Assigned task:
Images don't belong in the copy. Output the rest of the data exactly.

*** Block opens ***

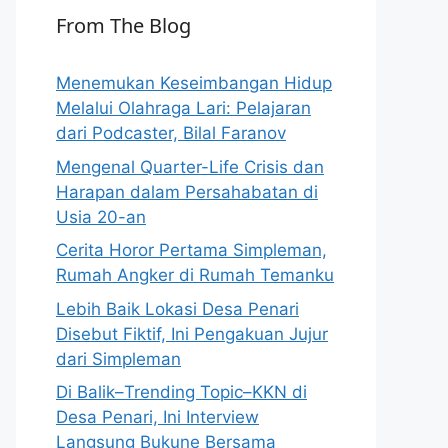
From The Blog
Menemukan Keseimbangan Hidup
Melalui Olahraga Lari: Pelajaran
dari Podcaster, Bilal Faranov
Mengenal Quarter-Life Crisis dan
Harapan dalam Persahabatan di
Usia 20-an
Cerita Horor Pertama Simpleman,
Rumah Angker di Rumah Temanku
Lebih Baik Lokasi Desa Penari
Disebut Fiktif, Ini Pengakuan Jujur
dari Simpleman
Di Balik–Trending Topic–KKN di
Desa Penari, Ini Interview
Langsung Bukune Bersama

*** Block closes ***

Response to this exercise:
From The Blog
Menemukan Keseimbangan Hidup
Melalui Olahraga Lari: Pelajaran
dari Podcaster, Bilal Faranov
Mengenal Quarter-Life Crisis dan
Harapan dalam Persahabatan di
Usia 20-an
Cerita Horor Pertama Simpleman,
Rumah Angker di Rumah Temanku
Lebih Baik Lokasi Desa Penari
Disebut Fiktif, Ini Pengakuan Jujur
dari Simpleman
Di Balik–Trending Topic–KKN di
Desa Penari, Ini Interview
Langsung Bukune Bersama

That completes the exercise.